▶ [Information]
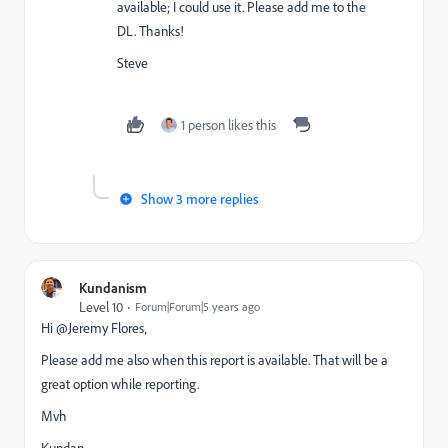
available; I could use it. Please add me to the
DL. Thanks!
Steve
1 person likes this
Show 3 more replies
Kundanism
Level 10
Forum|Forum|5 years ago
Hi @Jeremy Flores‚
Please add me also when this report is available. That will be a
great option while reporting.
Mvh
Kundan.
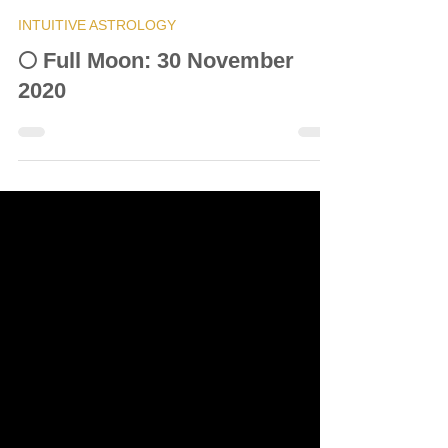
© Vanda Costa
Nov 30, 2020
12 min read
INTUITIVE ASTROLOGY
🌕 Full Moon: 30 November
2020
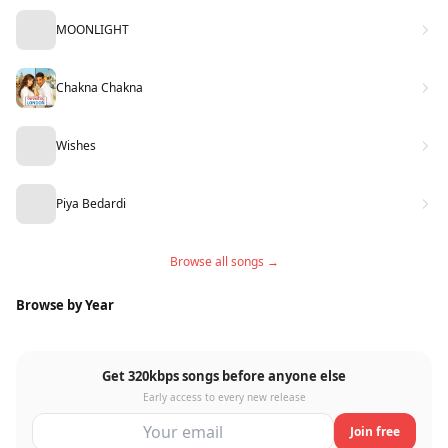
MOONLIGHT
Chakna Chakna
Wishes
Piya Bedardi
Browse all songs →
Browse by Year
Get 320kbps songs before anyone else
Early access to every new release
Join free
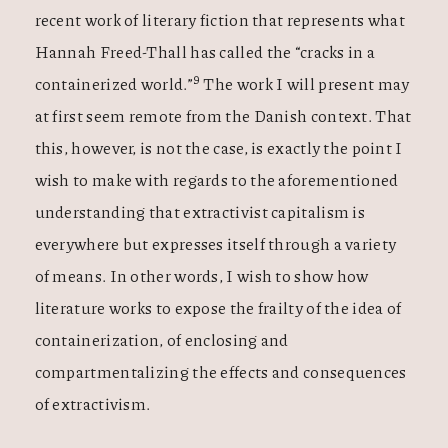
recent work of literary fiction that represents what
Hannah Freed-Thall has called the “cracks in a
9
containerized world.”
The work I will present may
at first seem remote from the Danish context. That
this, however, is not the case, is exactly the point I
wish to make with regards to the aforementioned
understanding that extractivist capitalism is
everywhere but expresses itself through a variety
of means. In other words, I wish to show how
literature works to expose the frailty of the idea of
containerization, of enclosing and
compartmentalizing the effects and consequences
of extractivism.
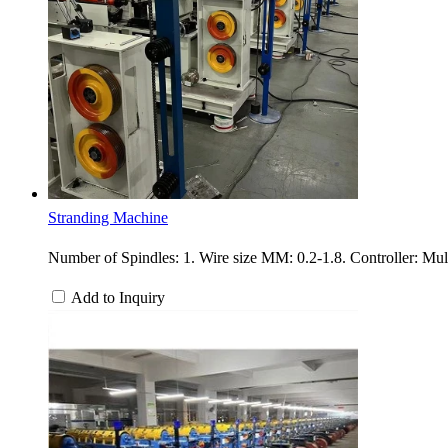
Stranding Machine
Number of Spindles: 1. Wire size MM: 0.2-1.8. Controller: Mu
Add to Inquiry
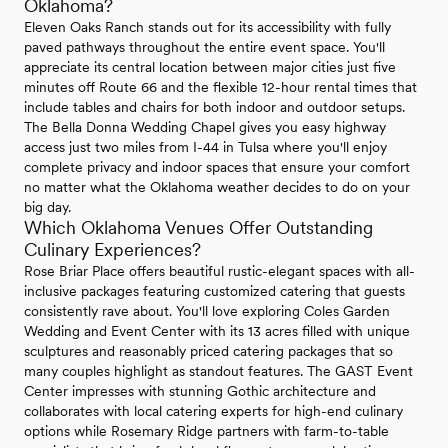
Oklahoma?
Eleven Oaks Ranch stands out for its accessibility with fully
paved pathways throughout the entire event space. You'll
appreciate its central location between major cities just five
minutes off Route 66 and the flexible 12-hour rental times that
include tables and chairs for both indoor and outdoor setups.
The Bella Donna Wedding Chapel gives you easy highway
access just two miles from I-44 in Tulsa where you'll enjoy
complete privacy and indoor spaces that ensure your comfort
no matter what the Oklahoma weather decides to do on your
big day.
Which Oklahoma Venues Offer Outstanding
Culinary Experiences?
Rose Briar Place offers beautiful rustic-elegant spaces with all-
inclusive packages featuring customized catering that guests
consistently rave about. You'll love exploring Coles Garden
Wedding and Event Center with its 13 acres filled with unique
sculptures and reasonably priced catering packages that so
many couples highlight as standout features. The GAST Event
Center impresses with stunning Gothic architecture and
collaborates with local catering experts for high-end culinary
options while Rosemary Ridge partners with farm-to-table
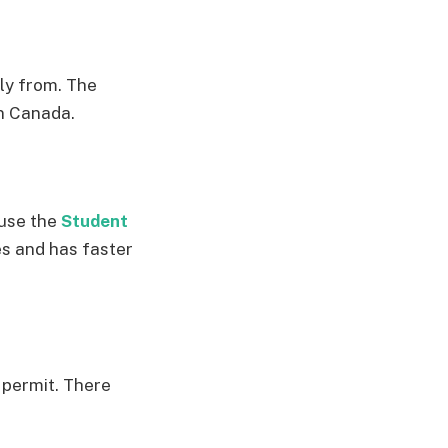
ly from. The
in Canada.
 use the
Student
es and has faster
 permit. There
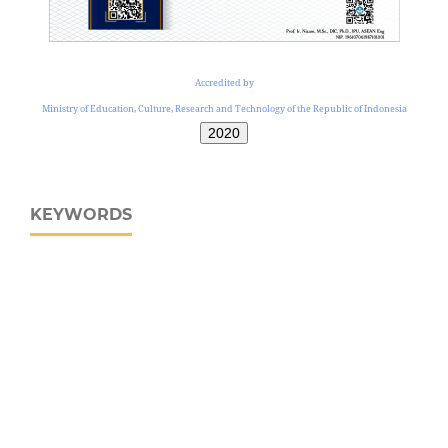
Accredited by
Ministry of Education, Culture, Research and Technology of the Republic of Indonesia
2020
KEYWORDS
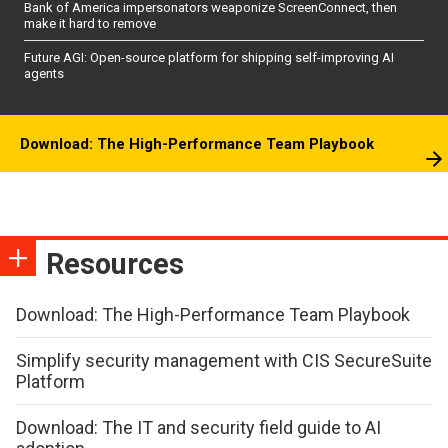
Bank of America impersonators weaponize ScreenConnect, then
make it hard to remove
Future AGI: Open-source platform for shipping self-improving AI
agents
Download: The High-Performance Team Playbook
Resources
Download: The High-Performance Team Playbook
Simplify security management with CIS SecureSuite
Platform
Download: The IT and security field guide to AI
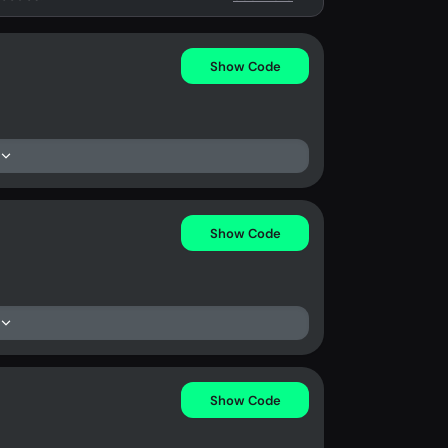
Show Code
Show Code
Show Code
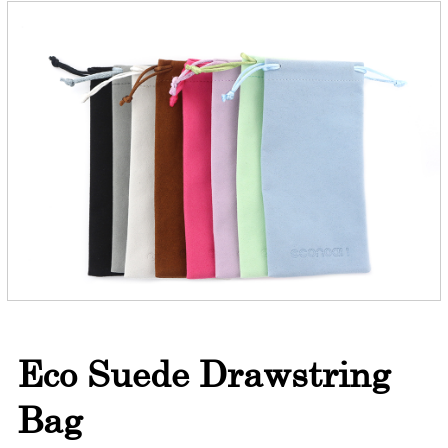
Eco Suede Drawstring
Bag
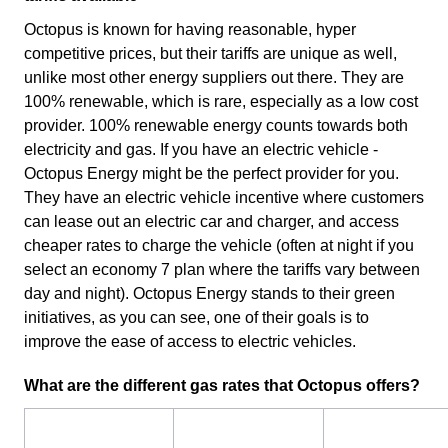
Octopus is known for having reasonable, hyper
competitive prices, but their tariffs are unique as well,
unlike most other energy suppliers out there. They are
100% renewable, which is rare, especially as a low cost
provider. 100% renewable energy counts towards both
electricity and gas. If you have an electric vehicle -
Octopus Energy might be the perfect provider for you.
They have an electric vehicle incentive where customers
can lease out an electric car and charger, and access
cheaper rates to charge the vehicle (often at night if you
select an economy 7 plan where the tariffs vary between
day and night). Octopus Energy stands to their green
initiatives, as you can see, one of their goals is to
improve the ease of access to electric vehicles.
What are the different gas rates that Octopus offers?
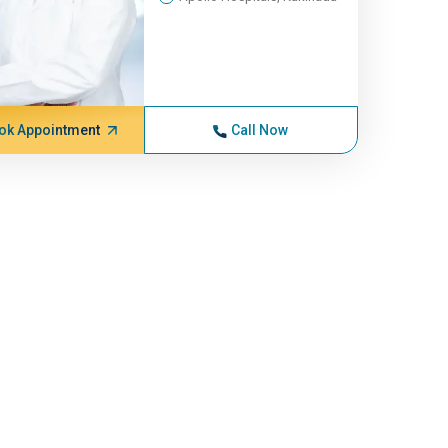
ok Appointment
Call Now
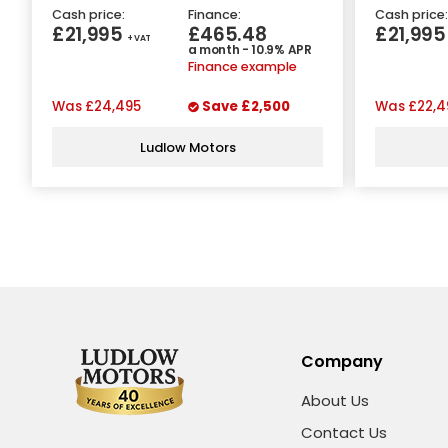
Cash price:
Finance:
Cash price:
£21,995
£465.48
£21,99
+ VAT
a month - 10.9% APR
Finance example
Was
£24,495
Save
£2,500
Was
£22,4
Ludlow Motors
Company
About Us
Contact Us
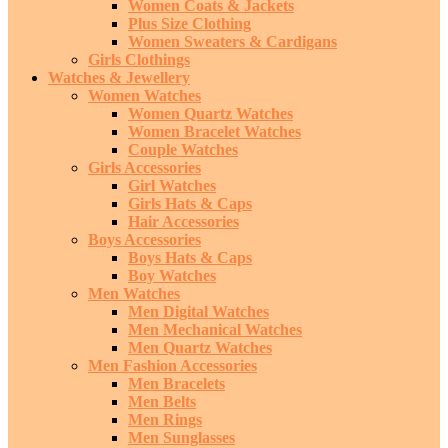
Women Coats & Jackets
Plus Size Clothing
Women Sweaters & Cardigans
Girls Clothings
Watches & Jewellery
Women Watches
Women Quartz Watches
Women Bracelet Watches
Couple Watches
Girls Accessories
Girl Watches
Girls Hats & Caps
Hair Accessories
Boys Accessories
Boys Hats & Caps
Boy Watches
Men Watches
Men Digital Watches
Men Mechanical Watches
Men Quartz Watches
Men Fashion Accessories
Men Bracelets
Men Belts
Men Rings
Men Sunglasses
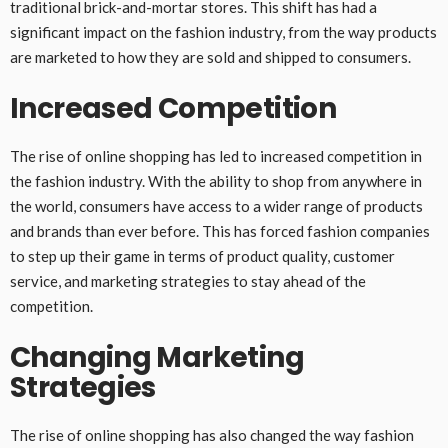
traditional brick-and-mortar stores. This shift has had a
significant impact on the fashion industry, from the way products
are marketed to how they are sold and shipped to consumers.
Increased Competition
The rise of online shopping has led to increased competition in
the fashion industry. With the ability to shop from anywhere in
the world, consumers have access to a wider range of products
and brands than ever before. This has forced fashion companies
to step up their game in terms of product quality, customer
service, and marketing strategies to stay ahead of the
competition.
Changing Marketing
Strategies
The rise of online shopping has also changed the way fashion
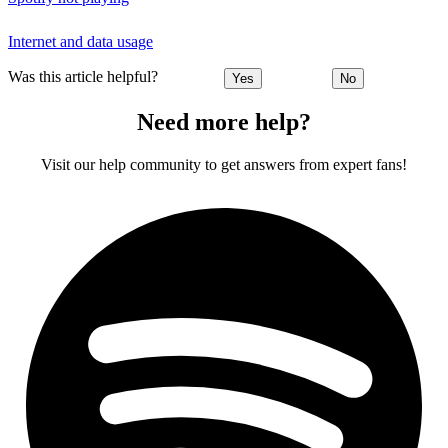
Internet and data usage
Was this article helpful?
Yes
No
Need more help?
Visit our help community to get answers from expert fans!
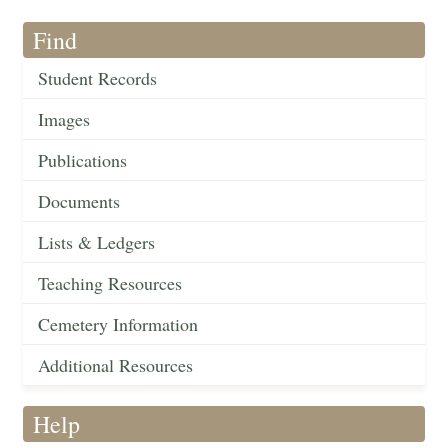
Find
Student Records
Images
Publications
Documents
Lists & Ledgers
Teaching Resources
Cemetery Information
Additional Resources
Help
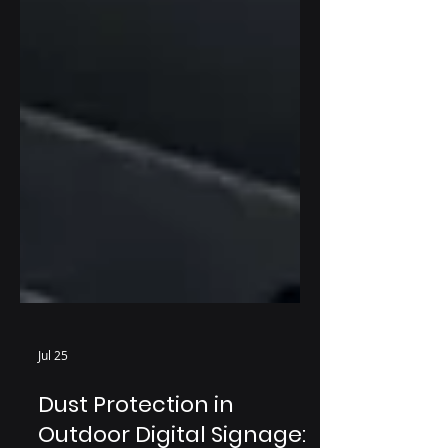
Jul 25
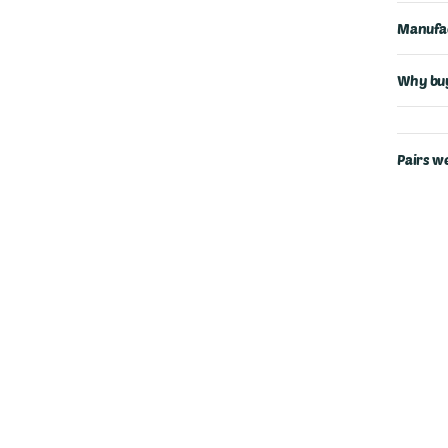
Manufac
Why buy
Pairs we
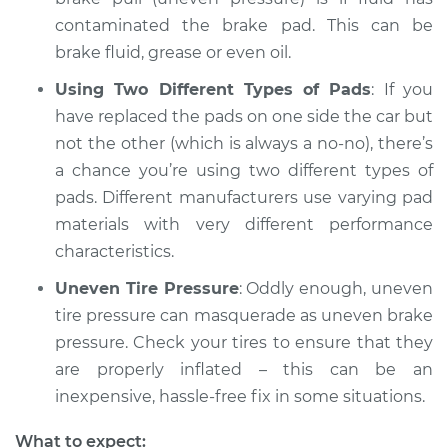
2015 Dodge Journey
contaminated the brake pad. This can be
L4-2.4L
brake fluid, grease or even oil.
Service type
Brake pressure is
Using Two Different Types of Pads
: If you
uneven Inspection
have replaced the pads on one side the car but
not the other (which is always a no-no), there’s
Estimate
$94.99
a chance you’re using two different types of
pads. Different manufacturers use varying pad
Shop/Dealer Price
$105.01
-
$112.52
materials with very different performance
characteristics.
Uneven Tire Pressure
: Oddly enough, uneven
2014 Dodge Journey
tire pressure can masquerade as uneven brake
L4-2.4L
pressure. Check your tires to ensure that they
Service type
Brake pressure is
are properly inflated – this can be an
uneven Inspection
inexpensive, hassle-free fix in some situations.
What to expect:
Estimate
$99.99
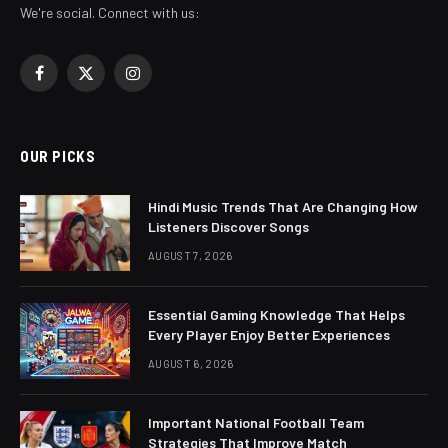
We're social. Connect with us:
Facebook
X
Instagram
(Twitter)
OUR PICKS
Hindi Music Trends That Are Changing How
Listeners Discover Songs
AUGUST 7, 2026
Essential Gaming Knowledge That Helps
Every Player Enjoy Better Experiences
AUGUST 6, 2026
Important National Football Team
Strategies That Improve Match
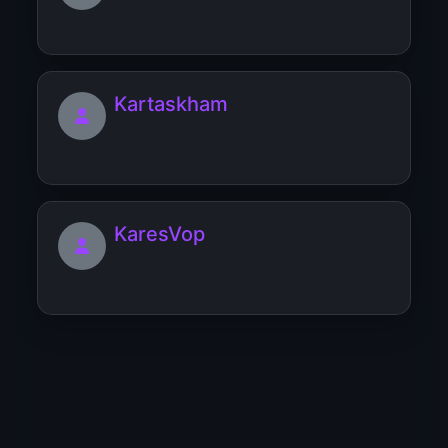
Kartaskham
KaresVop
Popular topics starting with 'K'
#believe-in-yourself
12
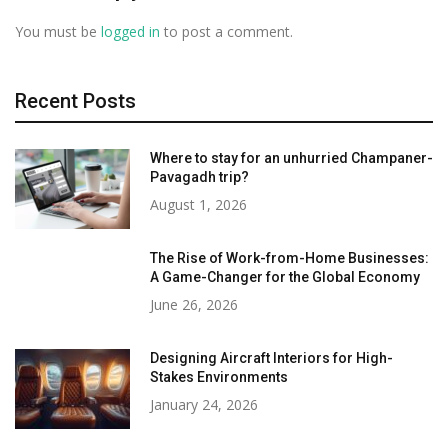
You must be
logged in
to post a comment.
Recent Posts
Where to stay for an unhurried Champaner-
Pavagadh trip?
August 1, 2026
The Rise of Work-from-Home Businesses:
A Game-Changer for the Global Economy
June 26, 2026
Designing Aircraft Interiors for High-
Stakes Environments
January 24, 2026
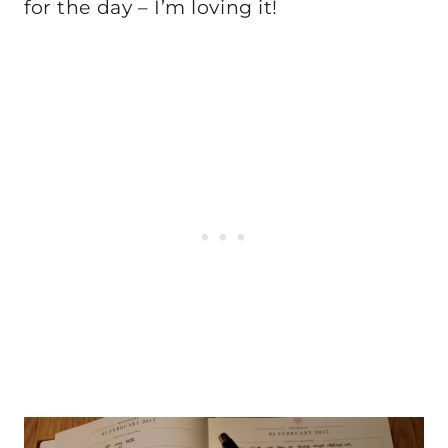
for the day – I’m loving it!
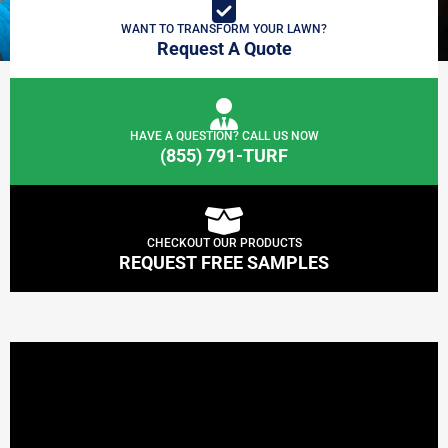
WANT TO TRANSFORM YOUR LAWN?
Request A Quote
HAVE A QUESTION? CALL US NOW
(855) 791-TURF
CHECKOUT OUR PRODUCTS
REQUEST FREE SAMPLES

▶ [Required action] Nothing but the lines from the one holding "materials with very different performance" through the final line of the entries should be retyped, exactly as they stand and without pictures.

▶ [Result]
materials with very different performance
characteristics.
Uneven Tire Pressure
: Oddly enough, uneven
2014 Dodge Journey
tire pressure can masquerade as uneven brake
L4-2.4L
pressure. Check your tires to ensure that they
Service type
Brake pressure is
are properly inflated – this can be an
uneven Inspection
inexpensive, hassle-free fix in some situations.
What to expect:
Estimate
$99.99
We're social. Connect with us:
Facebook
X
Instagram
(Twitter)
OUR PICKS
Hindi Music Trends That Are Changing How
Listeners Discover Songs
AUGUST 7, 2026
Essential Gaming Knowledge That Helps
Every Player Enjoy Better Experiences
AUGUST 6, 2026
Important National Football Team
Strategies That Improve Match
Kartaskham
KaresVop
Popular topics starting with 'K'
#believe-in-yourself
12
You must be
logged in
to post a comment.
Recent Posts
Where to stay for an unhurried Champaner-
Pavagadh trip?
August 1, 2026
The Rise of Work-from-Home Businesses:
A Game-Changer for the Global Economy
June 26, 2026
Designing Aircraft Interiors for High-
Stakes Environments
January 24, 2026
for the day – I’m loving it!
WANT TO TRANSFORM YOUR LAWN?
Request A Quote
HAVE A QUESTION? CALL US NOW
(855) 791-TURF
CHECKOUT OUR PRODUCTS
REQUEST FREE SAMPLES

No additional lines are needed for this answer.